[PATCH v6 2/3] drivers/vfio: EEH support for VFIO PCI device
Alexander Graf
agraf at suse.de
Thu May 22 19:55:29 EST 2014
On 22.05.14 10:23, Gavin Shan wrote:
> The patch adds new IOCTL commands for VFIO PCI device to support
> EEH functionality for PCI devices, which have been passed through
> from host to somebody else via VFIO.
>
> Signed-off-by: Gavin Shan <gwshan at linux.vnet.ibm.com>
This already looks a *lot* more sane than the previous versions. We're
slowly getting there I think ;).
Ben, could you please check through the exported EEH interface itself
and verify whether it does all the lockings correctly, uses the API
properly and doesn't allow for a user space program to blow up the system?
> ---
> Documentation/vfio.txt | 88 ++++++++++-
> arch/powerpc/include/asm/eeh.h | 17 +++
> arch/powerpc/kernel/eeh.c | 321 +++++++++++++++++++++++++++++++++++++++++
> drivers/vfio/pci/vfio_pci.c | 131 ++++++++++++++++-
> include/uapi/linux/vfio.h | 53 +++++++
> 5 files changed, 603 insertions(+), 7 deletions(-)
>
> diff --git a/Documentation/vfio.txt b/Documentation/vfio.txt
> index b9ca023..dd13db6 100644
> --- a/Documentation/vfio.txt
> +++ b/Documentation/vfio.txt
> @@ -305,7 +305,10 @@ faster, the map/unmap handling has been implemented in real mode which provides
> an excellent performance which has limitations such as inability to do
> locked pages accounting in real time.
>
> -So 3 additional ioctls have been added:
> +4) PPC64 guests detect PCI errors and recover from them via EEH RTAS services,
> +which works on the basis of additional ioctl commands.
> +
> +So 8 additional ioctls have been added:
>
> VFIO_IOMMU_SPAPR_TCE_GET_INFO - returns the size and the start
> of the DMA window on the PCI bus.
> @@ -316,6 +319,20 @@ So 3 additional ioctls have been added:
>
> VFIO_IOMMU_DISABLE - disables the container.
>
> + VFIO_EEH_PE_SET_OPTION - enables or disables EEH functinality on the
functionality
> + specified device.
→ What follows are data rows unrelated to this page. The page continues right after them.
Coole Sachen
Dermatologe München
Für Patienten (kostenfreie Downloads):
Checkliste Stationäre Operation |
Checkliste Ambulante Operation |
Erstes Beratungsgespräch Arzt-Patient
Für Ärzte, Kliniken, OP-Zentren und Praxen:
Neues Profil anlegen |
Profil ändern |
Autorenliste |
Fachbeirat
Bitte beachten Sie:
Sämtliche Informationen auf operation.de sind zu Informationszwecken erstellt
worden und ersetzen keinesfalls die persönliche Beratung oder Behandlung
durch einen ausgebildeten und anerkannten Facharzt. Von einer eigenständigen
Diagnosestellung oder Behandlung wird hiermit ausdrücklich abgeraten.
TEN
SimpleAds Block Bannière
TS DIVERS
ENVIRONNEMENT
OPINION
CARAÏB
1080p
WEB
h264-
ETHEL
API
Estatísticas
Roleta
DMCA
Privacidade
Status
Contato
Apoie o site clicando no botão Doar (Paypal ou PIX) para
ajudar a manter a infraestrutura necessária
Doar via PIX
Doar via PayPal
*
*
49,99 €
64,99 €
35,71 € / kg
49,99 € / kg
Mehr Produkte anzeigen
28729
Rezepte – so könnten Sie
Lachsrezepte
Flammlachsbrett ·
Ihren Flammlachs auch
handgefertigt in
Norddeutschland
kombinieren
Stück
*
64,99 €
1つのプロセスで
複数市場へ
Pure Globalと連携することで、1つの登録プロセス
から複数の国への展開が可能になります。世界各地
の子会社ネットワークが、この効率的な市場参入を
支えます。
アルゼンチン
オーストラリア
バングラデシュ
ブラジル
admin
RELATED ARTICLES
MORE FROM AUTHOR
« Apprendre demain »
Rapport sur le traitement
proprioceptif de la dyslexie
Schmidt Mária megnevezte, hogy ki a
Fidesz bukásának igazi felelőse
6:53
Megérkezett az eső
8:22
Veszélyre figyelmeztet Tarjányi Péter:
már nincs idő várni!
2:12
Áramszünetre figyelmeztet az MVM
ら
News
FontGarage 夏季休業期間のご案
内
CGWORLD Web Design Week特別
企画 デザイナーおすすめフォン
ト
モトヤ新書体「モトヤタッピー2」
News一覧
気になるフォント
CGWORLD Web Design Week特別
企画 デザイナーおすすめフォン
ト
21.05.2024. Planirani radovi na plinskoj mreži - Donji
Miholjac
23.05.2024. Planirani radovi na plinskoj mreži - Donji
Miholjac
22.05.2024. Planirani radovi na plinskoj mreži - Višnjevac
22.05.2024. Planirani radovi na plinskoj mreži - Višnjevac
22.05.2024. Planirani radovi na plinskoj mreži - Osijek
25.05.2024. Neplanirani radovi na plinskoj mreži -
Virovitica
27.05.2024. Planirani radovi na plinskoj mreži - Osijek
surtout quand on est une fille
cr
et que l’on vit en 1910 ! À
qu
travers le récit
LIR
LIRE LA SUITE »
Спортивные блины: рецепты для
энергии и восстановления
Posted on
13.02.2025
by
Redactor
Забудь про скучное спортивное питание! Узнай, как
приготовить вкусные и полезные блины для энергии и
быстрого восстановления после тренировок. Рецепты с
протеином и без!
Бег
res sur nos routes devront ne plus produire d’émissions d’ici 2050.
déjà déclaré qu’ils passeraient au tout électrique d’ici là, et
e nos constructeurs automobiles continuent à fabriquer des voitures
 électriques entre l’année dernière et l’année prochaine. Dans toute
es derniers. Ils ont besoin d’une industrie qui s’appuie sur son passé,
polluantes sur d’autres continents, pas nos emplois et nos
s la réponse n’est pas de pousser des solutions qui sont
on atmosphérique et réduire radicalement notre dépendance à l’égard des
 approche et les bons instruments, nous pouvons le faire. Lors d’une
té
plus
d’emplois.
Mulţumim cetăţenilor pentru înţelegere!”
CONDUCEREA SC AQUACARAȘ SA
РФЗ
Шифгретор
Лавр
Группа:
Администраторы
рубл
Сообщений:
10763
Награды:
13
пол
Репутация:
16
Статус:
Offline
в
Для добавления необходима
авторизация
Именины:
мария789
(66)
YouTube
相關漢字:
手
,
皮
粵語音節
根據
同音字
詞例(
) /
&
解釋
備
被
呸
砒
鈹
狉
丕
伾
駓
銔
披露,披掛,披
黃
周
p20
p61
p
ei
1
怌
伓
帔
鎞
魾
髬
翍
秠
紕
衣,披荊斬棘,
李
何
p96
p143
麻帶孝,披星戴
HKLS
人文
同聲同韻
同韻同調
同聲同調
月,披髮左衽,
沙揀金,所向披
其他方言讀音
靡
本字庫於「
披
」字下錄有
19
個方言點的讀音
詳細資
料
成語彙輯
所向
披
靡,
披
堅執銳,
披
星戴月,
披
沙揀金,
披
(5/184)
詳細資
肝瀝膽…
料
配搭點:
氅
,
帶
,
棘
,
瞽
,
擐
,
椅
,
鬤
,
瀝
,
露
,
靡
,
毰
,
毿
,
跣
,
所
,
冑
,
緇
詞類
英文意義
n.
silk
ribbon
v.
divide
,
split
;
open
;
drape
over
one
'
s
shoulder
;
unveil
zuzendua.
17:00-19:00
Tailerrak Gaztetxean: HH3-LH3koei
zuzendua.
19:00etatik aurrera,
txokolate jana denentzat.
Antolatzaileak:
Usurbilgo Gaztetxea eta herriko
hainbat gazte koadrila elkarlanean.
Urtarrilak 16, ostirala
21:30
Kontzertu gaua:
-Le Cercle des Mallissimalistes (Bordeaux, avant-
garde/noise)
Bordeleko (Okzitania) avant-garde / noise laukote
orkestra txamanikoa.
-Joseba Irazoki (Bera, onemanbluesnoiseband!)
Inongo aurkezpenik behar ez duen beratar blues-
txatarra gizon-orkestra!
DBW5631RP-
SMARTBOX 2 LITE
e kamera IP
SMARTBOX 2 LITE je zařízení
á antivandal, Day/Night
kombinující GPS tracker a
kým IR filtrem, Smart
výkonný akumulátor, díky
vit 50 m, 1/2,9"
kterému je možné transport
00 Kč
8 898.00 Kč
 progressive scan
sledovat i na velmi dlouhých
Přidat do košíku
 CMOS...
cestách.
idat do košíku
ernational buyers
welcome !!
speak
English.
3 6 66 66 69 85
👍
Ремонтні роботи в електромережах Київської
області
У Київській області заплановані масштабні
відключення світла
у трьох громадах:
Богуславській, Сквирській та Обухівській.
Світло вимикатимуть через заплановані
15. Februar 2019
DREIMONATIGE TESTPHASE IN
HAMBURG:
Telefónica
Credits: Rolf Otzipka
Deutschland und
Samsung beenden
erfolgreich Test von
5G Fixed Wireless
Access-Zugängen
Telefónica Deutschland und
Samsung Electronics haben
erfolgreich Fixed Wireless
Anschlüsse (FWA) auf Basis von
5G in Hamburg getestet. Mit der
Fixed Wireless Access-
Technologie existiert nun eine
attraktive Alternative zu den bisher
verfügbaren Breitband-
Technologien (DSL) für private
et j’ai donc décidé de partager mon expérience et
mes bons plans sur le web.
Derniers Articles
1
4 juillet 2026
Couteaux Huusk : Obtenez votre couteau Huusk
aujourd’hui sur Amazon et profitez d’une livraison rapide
Also, it can be used to remove IO or DMA
> + stopped state on the frozen PE.
> +
> + VFIO_EEH_PE_GET_ADDR - retrieve the unique address of the specified
> + PE or query PE sharing mode.
What is PE?
> +
> + VFIO_EEH_PE_GET_STATE - retrieve PE's state: frozen or normal state.
> +
> + VFIO_EEH_PE_RESET - do PE reset, which is one of the major steps for
> + error recovering.
> +
> + VFIO_EEH_PE_CONFIGURE - configure the PCI bridges after PE reset. It's
> + one of the major steps for error recoverying.
>
> The code flow from the example above should be slightly changed:
>
> @@ -346,6 +363,75 @@ The code flow from the example above should be slightly changed:
> ioctl(container, VFIO_IOMMU_MAP_DMA, &dma_map);
> .....
>
> +Based on the initial example we have, the following piece of code could be
> +reference for EEH setup and error handling:
> +
> + struct vfio_eeh_pe_set_option option = { .argsz = sizeof(option) };
> + struct vfio_eeh_pe_get_addr addr = { .argsz = sizeof(addr) };
> + struct vfio_eeh_pe_get_state state = { .argsz = sizeof(state) };
> + struct vfio_eeh_pe_reset reset = { .argsz = sizeof(reset) };
> + struct vfio_eeh_pe_configure config = { .argsz = sizeof(config) };
> +
> + ....
> +
> + /* Get a file descriptor for the device */
> + device = ioctl(group, VFIO_GROUP_GET_DEVICE_FD, "0000:06:0d.0");
> +
> + /* Enable the EEH functionality on the device */
> + option.option = EEH_OPT_ENABLE;
> + ioctl(device, VFIO_EEH_PE_SET_OPTION, &option);
> +
> + /* Retrieve PE address and create and maintain PE by yourself */
> + addr.option = EEH_OPT_GET_PE_ADDR;
> + ioctl(device, VFIO_EEH_PE_GET_ADDR, &addr);
> +
> + /* Assure EEH is supported on the PE and make PE functional */
> + ioctl(device, VFIO_EEH_PE_GET_STATE, &state);
> +
> + /* Save device's state. pci_save_state() would be good enough
> + * as an example.
> + */
> +
> + /* Test and setup the device */
> + ioctl(device, VFIO_DEVICE_GET_INFO, &device_info);
> +
> + ....
> +
> + /* When 0xFF's returned from reading PCI config space or IO BARs
> + * of the PCI device. Check the PE state to see if that has been
> + * frozen.
> + */
> + ioctl(device, VFIO_EEH_PE_GET_STATE, &state);
> +
> + /* Waiting for pending PCI transactions to be completed and don't
> + * produce any more PCI traffic from/to the affected PE until
> + * recovery is finished.
> + */
> +
> + /* Enable IO for the affected PE and collect logs. Usually, the
> + * standard part of PCI config space, AER registers are dumped
> + * as logs for further analysis.
> + */
> + option.option = EEH_OPT_THAW_MMIO;
> + ioctl(device, VFIO_EEH_PE_SET_OPTION, &option);
> +
> + /* Issue PE reset */
> + reset.option = EEH_RESET_HOT;
> + ioctl(device, VFIO_EEH_PE_RESET, &reset);
> +
> + /* Configure the PCI bridges for the affected PE */
> + ioctl(device, VFIO_EEH_PE_CONFIGURE, NULL);
> +
> + /* Restored state we saved at initialization time. pci_restore_state()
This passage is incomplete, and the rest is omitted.